** Dataset entries **
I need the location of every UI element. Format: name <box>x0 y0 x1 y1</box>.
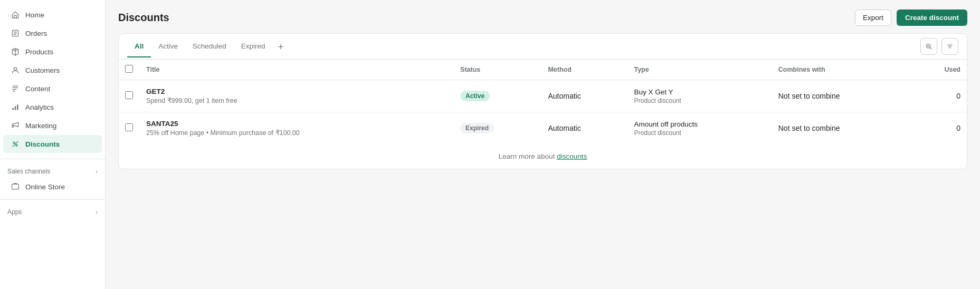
sidebar-item-analytics[interactable]: Analytics <box>3 98 102 116</box>
sidebar-item-home-label: Home <box>25 11 44 19</box>
table-row: SANTA25 25% off Home page • Minimum purc… <box>119 112 967 144</box>
sidebar-item-analytics-label: Analytics <box>25 103 54 111</box>
apps-section[interactable]: Apps › <box>0 203 105 218</box>
customers-icon <box>11 65 20 75</box>
select-all-checkbox[interactable] <box>125 65 133 73</box>
sidebar-item-customers[interactable]: Customers <box>3 61 102 79</box>
select-all-header <box>119 60 140 80</box>
row-combines-cell: Not set to combine <box>772 112 912 144</box>
method-value: Automatic <box>548 124 581 132</box>
sidebar-item-orders[interactable]: Orders <box>3 24 102 42</box>
used-value: 0 <box>956 92 960 100</box>
online-store-icon <box>11 182 20 191</box>
page-header: Discounts Export Create discount <box>106 0 980 33</box>
row-checkbox[interactable] <box>125 123 133 131</box>
svg-rect-4 <box>17 104 18 110</box>
row-title-cell: GET2 Spend ₹999.00, get 1 item free <box>140 80 454 112</box>
col-title: Title <box>140 60 454 80</box>
create-discount-button[interactable]: Create discount <box>897 9 967 26</box>
sidebar-item-home[interactable]: Home <box>3 6 102 24</box>
combines-with-value: Not set to combine <box>778 124 840 132</box>
sidebar-divider <box>0 159 105 159</box>
apps-label: Apps <box>7 208 22 216</box>
type-sub: Product discount <box>634 97 765 104</box>
type-main: Buy X Get Y <box>634 88 765 96</box>
sidebar-item-discounts[interactable]: Discounts <box>3 135 102 153</box>
content-icon <box>11 84 20 93</box>
sales-channels-chevron: › <box>96 168 98 175</box>
tab-expired[interactable]: Expired <box>234 36 273 57</box>
col-used: Used <box>912 60 967 80</box>
marketing-icon <box>11 121 20 130</box>
sidebar-item-products[interactable]: Products <box>3 43 102 61</box>
content-area: All Active Scheduled Expired + <box>106 33 980 289</box>
row-checkbox-cell <box>119 112 140 144</box>
table-toolbar <box>920 34 958 59</box>
export-button[interactable]: Export <box>855 9 891 26</box>
home-icon <box>11 10 20 20</box>
row-type-cell: Amount off products Product discount <box>627 112 772 144</box>
discounts-learn-more-link[interactable]: discounts <box>557 152 587 160</box>
discount-title[interactable]: GET2 <box>146 88 448 95</box>
row-checkbox[interactable] <box>125 91 133 99</box>
row-method-cell: Automatic <box>541 80 627 112</box>
sidebar-item-marketing[interactable]: Marketing <box>3 117 102 134</box>
sales-channels-label: Sales channels <box>7 168 50 175</box>
tab-all[interactable]: All <box>127 36 151 57</box>
used-value: 0 <box>956 124 960 132</box>
row-status-cell: Active <box>454 80 541 112</box>
status-badge: Active <box>460 91 490 101</box>
type-sub: Product discount <box>634 129 765 137</box>
sidebar-item-marketing-label: Marketing <box>25 122 56 130</box>
tab-add-button[interactable]: + <box>273 38 289 56</box>
sidebar-item-products-label: Products <box>25 48 53 56</box>
svg-point-5 <box>13 142 15 143</box>
row-combines-cell: Not set to combine <box>772 80 912 112</box>
svg-rect-7 <box>12 184 19 189</box>
svg-point-6 <box>16 144 17 146</box>
status-badge: Expired <box>460 123 494 133</box>
sidebar-item-online-store[interactable]: Online Store <box>3 178 102 196</box>
tab-active[interactable]: Active <box>151 36 185 57</box>
search-filter-button[interactable] <box>920 38 937 55</box>
discount-title[interactable]: SANTA25 <box>146 120 448 128</box>
row-used-cell: 0 <box>912 112 967 144</box>
sidebar-item-customers-label: Customers <box>25 66 60 74</box>
row-type-cell: Buy X Get Y Product discount <box>627 80 772 112</box>
col-status: Status <box>454 60 541 80</box>
sidebar-item-content[interactable]: Content <box>3 80 102 98</box>
tab-scheduled[interactable]: Scheduled <box>185 36 234 57</box>
svg-rect-3 <box>15 106 16 110</box>
discount-description: Spend ₹999.00, get 1 item free <box>146 97 448 104</box>
page-title: Discounts <box>118 12 169 24</box>
sidebar-item-online-store-label: Online Store <box>25 183 65 191</box>
sidebar-item-orders-label: Orders <box>25 30 47 37</box>
tabs-bar: All Active Scheduled Expired + <box>119 34 967 60</box>
sort-button[interactable] <box>941 38 958 55</box>
sidebar-item-discounts-label: Discounts <box>25 140 60 148</box>
footer-text: Learn more about <box>499 152 557 160</box>
analytics-icon <box>11 102 20 112</box>
discounts-table: Title Status Method Type Combines with U… <box>119 60 967 144</box>
row-used-cell: 0 <box>912 80 967 112</box>
table-row: GET2 Spend ₹999.00, get 1 item free Acti… <box>119 80 967 112</box>
table-footer: Learn more about discounts <box>119 144 967 169</box>
discounts-icon <box>11 139 20 149</box>
header-actions: Export Create discount <box>855 9 967 26</box>
col-type: Type <box>627 60 772 80</box>
row-method-cell: Automatic <box>541 112 627 144</box>
row-status-cell: Expired <box>454 112 541 144</box>
combines-with-value: Not set to combine <box>778 92 840 100</box>
svg-point-1 <box>14 68 17 71</box>
sales-channels-section[interactable]: Sales channels › <box>0 162 105 177</box>
type-main: Amount off products <box>634 120 765 128</box>
main-content: Discounts Export Create discount All Act… <box>106 0 980 289</box>
col-method: Method <box>541 60 627 80</box>
sidebar-item-content-label: Content <box>25 85 50 93</box>
col-combines-with: Combines with <box>772 60 912 80</box>
apps-chevron: › <box>96 209 98 215</box>
row-title-cell: SANTA25 25% off Home page • Minimum purc… <box>140 112 454 144</box>
sidebar-divider-2 <box>0 199 105 200</box>
products-icon <box>11 47 20 56</box>
method-value: Automatic <box>548 92 581 100</box>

** What you will do **
Give back all of the data exactly, but not the pictures.

** Exercise solution **
I need the location of every UI element. Format: name <box>x0 y0 x1 y1</box>.
sidebar-item-analytics[interactable]: Analytics <box>3 98 102 116</box>
sidebar-item-home-label: Home <box>25 11 44 19</box>
table-row: SANTA25 25% off Home page • Minimum purc… <box>119 112 967 144</box>
sidebar-item-analytics-label: Analytics <box>25 103 54 111</box>
apps-section[interactable]: Apps › <box>0 203 105 218</box>
customers-icon <box>11 65 20 75</box>
select-all-checkbox[interactable] <box>125 65 133 73</box>
sidebar-item-customers[interactable]: Customers <box>3 61 102 79</box>
select-all-header <box>119 60 140 80</box>
row-combines-cell: Not set to combine <box>772 112 912 144</box>
method-value: Automatic <box>548 124 581 132</box>
sidebar-item-orders[interactable]: Orders <box>3 24 102 42</box>
used-value: 0 <box>956 92 960 100</box>
online-store-icon <box>11 182 20 191</box>
page-header: Discounts Export Create discount <box>106 0 980 33</box>
row-checkbox[interactable] <box>125 123 133 131</box>
svg-rect-4 <box>17 104 18 110</box>
row-title-cell: GET2 Spend ₹999.00, get 1 item free <box>140 80 454 112</box>
col-title: Title <box>140 60 454 80</box>
create-discount-button[interactable]: Create discount <box>897 9 967 26</box>
sidebar-item-home[interactable]: Home <box>3 6 102 24</box>
combines-with-value: Not set to combine <box>778 124 840 132</box>
sidebar-divider <box>0 159 105 159</box>
apps-label: Apps <box>7 208 22 216</box>
type-sub: Product discount <box>634 97 765 104</box>
type-main: Buy X Get Y <box>634 88 765 96</box>
sidebar-item-discounts[interactable]: Discounts <box>3 135 102 153</box>
content-icon <box>11 84 20 93</box>
sales-channels-chevron: › <box>96 168 98 175</box>
tab-expired[interactable]: Expired <box>234 36 273 57</box>
col-used: Used <box>912 60 967 80</box>
marketing-icon <box>11 121 20 130</box>
sidebar-item-products[interactable]: Products <box>3 43 102 61</box>
content-area: All Active Scheduled Expired + <box>106 33 980 289</box>
row-checkbox-cell <box>119 112 140 144</box>
table-toolbar <box>920 34 958 59</box>
export-button[interactable]: Export <box>855 9 891 26</box>
home-icon <box>11 10 20 20</box>
row-type-cell: Amount off products Product discount <box>627 112 772 144</box>
discounts-learn-more-link[interactable]: discounts <box>557 152 587 160</box>
discount-title[interactable]: GET2 <box>146 88 448 95</box>
row-checkbox[interactable] <box>125 91 133 99</box>
row-method-cell: Automatic <box>541 80 627 112</box>
sidebar-item-marketing[interactable]: Marketing <box>3 117 102 134</box>
sales-channels-label: Sales channels <box>7 168 50 175</box>
tab-all[interactable]: All <box>127 36 151 57</box>
used-value: 0 <box>956 124 960 132</box>
row-status-cell: Active <box>454 80 541 112</box>
status-badge: Active <box>460 91 490 101</box>
type-sub: Product discount <box>634 129 765 137</box>
sidebar-item-marketing-label: Marketing <box>25 122 56 130</box>
tab-add-button[interactable]: + <box>273 38 289 56</box>
sidebar-item-products-label: Products <box>25 48 53 56</box>
svg-point-5 <box>13 142 15 143</box>
row-combines-cell: Not set to combine <box>772 80 912 112</box>
svg-rect-7 <box>12 184 19 189</box>
svg-point-6 <box>16 144 17 146</box>
status-badge: Expired <box>460 123 494 133</box>
sidebar-item-online-store[interactable]: Online Store <box>3 178 102 196</box>
tab-active[interactable]: Active <box>151 36 185 57</box>
search-filter-button[interactable] <box>920 38 937 55</box>
discount-title[interactable]: SANTA25 <box>146 120 448 128</box>
row-used-cell: 0 <box>912 112 967 144</box>
sidebar-item-customers-label: Customers <box>25 66 60 74</box>
row-type-cell: Buy X Get Y Product discount <box>627 80 772 112</box>
col-status: Status <box>454 60 541 80</box>
sidebar-item-content[interactable]: Content <box>3 80 102 98</box>
tab-scheduled[interactable]: Scheduled <box>185 36 234 57</box>
svg-rect-3 <box>15 106 16 110</box>
discount-description: Spend ₹999.00, get 1 item free <box>146 97 448 104</box>
page-title: Discounts <box>118 12 169 24</box>
sidebar-item-online-store-label: Online Store <box>25 183 65 191</box>
sidebar-item-orders-label: Orders <box>25 30 47 37</box>
tabs-bar: All Active Scheduled Expired + <box>119 34 967 60</box>
sort-button[interactable] <box>941 38 958 55</box>
sidebar-item-discounts-label: Discounts <box>25 140 60 148</box>
footer-text: Learn more about <box>499 152 557 160</box>
analytics-icon <box>11 102 20 112</box>
discounts-table: Title Status Method Type Combines with U… <box>119 60 967 144</box>
row-used-cell: 0 <box>912 80 967 112</box>
table-row: GET2 Spend ₹999.00, get 1 item free Acti… <box>119 80 967 112</box>
table-footer: Learn more about discounts <box>119 144 967 169</box>
discounts-icon <box>11 139 20 149</box>
header-actions: Export Create discount <box>855 9 967 26</box>
col-type: Type <box>627 60 772 80</box>
row-method-cell: Automatic <box>541 112 627 144</box>
row-status-cell: Expired <box>454 112 541 144</box>
combines-with-value: Not set to combine <box>778 92 840 100</box>
svg-point-1 <box>14 68 17 71</box>
sales-channels-section[interactable]: Sales channels › <box>0 162 105 177</box>
type-main: Amount off products <box>634 120 765 128</box>
main-content: Discounts Export Create discount All Act… <box>106 0 980 289</box>
col-method: Method <box>541 60 627 80</box>
sidebar-item-content-label: Content <box>25 85 50 93</box>
col-combines-with: Combines with <box>772 60 912 80</box>
apps-chevron: › <box>96 209 98 215</box>
row-title-cell: SANTA25 25% off Home page • Minimum purc… <box>140 112 454 144</box>
sidebar-divider-2 <box>0 199 105 200</box>
products-icon <box>11 47 20 56</box>
method-value: Automatic <box>548 92 581 100</box>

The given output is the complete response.